The more than 30 local and international human rights groups and lawyers said it must get to the root of human rights lawyer Willie Kimani’s murder along with, his client Josephat Mwenda and a taxi driver, Joseph Muiruri.
In the countrywide protests, protesters in Nairobi sat down in the road at the country’s Supreme Court. They carried placards demanding justice for the victims of police executions. Other cities also feature marchers with red-stained t-shirts chanting for justice to be served.
The protests was called after the discovery of the bodies of missing human rights lawyer Willie Kimani and his client Josephat Mwenda. His taxi driver, Joseph Muiruri, whose body is yet to be found, is also believed to have been murdered.
The police have dismissed reports of their involvement in the killings but three officers roped in the varnishing of the three have been arrested.
The three police officers, who are the suspects in the suffocation of lawyer Willie Kimani and two others, will remain in police custody for 14 days pending investigations.
The Director of Public Prosecutions told the court that investigations into the murder were complex and that they need more time to look into the matter painstakingly.

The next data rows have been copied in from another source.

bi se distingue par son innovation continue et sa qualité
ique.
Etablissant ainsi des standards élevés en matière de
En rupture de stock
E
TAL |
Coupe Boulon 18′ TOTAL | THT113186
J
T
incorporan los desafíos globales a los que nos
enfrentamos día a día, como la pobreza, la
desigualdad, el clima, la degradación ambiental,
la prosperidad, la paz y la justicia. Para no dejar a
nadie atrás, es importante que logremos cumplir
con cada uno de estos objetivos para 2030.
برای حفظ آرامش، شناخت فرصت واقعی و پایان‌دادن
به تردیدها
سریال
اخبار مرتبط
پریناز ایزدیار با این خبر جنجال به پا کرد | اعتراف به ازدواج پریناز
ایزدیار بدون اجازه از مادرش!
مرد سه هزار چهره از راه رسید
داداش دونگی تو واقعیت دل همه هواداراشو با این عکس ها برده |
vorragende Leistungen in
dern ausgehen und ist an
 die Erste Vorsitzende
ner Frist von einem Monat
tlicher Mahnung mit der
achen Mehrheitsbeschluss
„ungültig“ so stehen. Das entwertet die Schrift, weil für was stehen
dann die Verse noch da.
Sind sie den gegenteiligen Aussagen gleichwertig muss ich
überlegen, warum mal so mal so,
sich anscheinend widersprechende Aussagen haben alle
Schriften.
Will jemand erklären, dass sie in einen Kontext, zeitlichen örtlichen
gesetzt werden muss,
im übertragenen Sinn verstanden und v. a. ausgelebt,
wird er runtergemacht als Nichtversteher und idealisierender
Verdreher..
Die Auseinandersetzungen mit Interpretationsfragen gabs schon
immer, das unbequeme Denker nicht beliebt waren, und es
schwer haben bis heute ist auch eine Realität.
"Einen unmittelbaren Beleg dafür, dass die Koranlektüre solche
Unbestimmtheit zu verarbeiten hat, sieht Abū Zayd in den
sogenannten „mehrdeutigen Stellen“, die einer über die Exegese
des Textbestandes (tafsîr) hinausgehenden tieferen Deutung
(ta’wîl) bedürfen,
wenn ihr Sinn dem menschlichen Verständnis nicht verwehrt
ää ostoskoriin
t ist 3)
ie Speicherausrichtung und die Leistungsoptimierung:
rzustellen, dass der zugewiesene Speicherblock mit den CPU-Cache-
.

The protesters challenged IG Joseph Boinnet to clarify whether or not the AP officer accused of shooting Mwenda in April 2015 is among the rogue officers in custody as the suspects of the alleged murder.
The three officers have been identified as Fredrick Leliman, Stephen Chebulet and Silvia Wanjiku, and were arraigned at Milimani Law courts on Monday.
The Law Society of Kenya had also urged its members to boycott the courts to protest against the murder of one of their members.
Since Willie Kimani’s murder, with his taxi driver Muiruri and boda boda rider Mwenda, there have been many suggestion that Nkaissery, Cabinet Secretary for Internal Affairs, and Inspector-General Boinnet should be sacked. The call for their sack intensified after the victims were found four days ago. Many others have called for their resignation.
Different studies show that killings by the police are common in the country. Innocent people disappear, tortured and even killed. Out of fear, people tremble when they have an encounter with the police, and choose rather to bribe them rather than insist on their legal rights.
However, government spokesperson Eric Kiraithe denied the allegations, saying police do no run death squads.
He defended the police over allegations of extrajudicial killings:
“There are no death squads in the Kenya police, the few who commit crime are subjected to the rule of law.”
On the other hand, Salim Lone, a Kenyan journalist and at one time spokesperson for the former prime minister Raila Odinga, said that killings like that of Mr Kimani was not the work of rogue policemen but was part of a “state sanctioned policy”.
In a statement, Kalonzo Musyoka condemned the cold blood murder of human rights lawyer Willie Kimani, his client and a taxi driver.
Assuring that the perpetrators must face justice, he said:
“A young lawyer whose mistake was to represent a client in court was abducted and murdered in cold blood. This is unacceptable more than 50 years of independence.”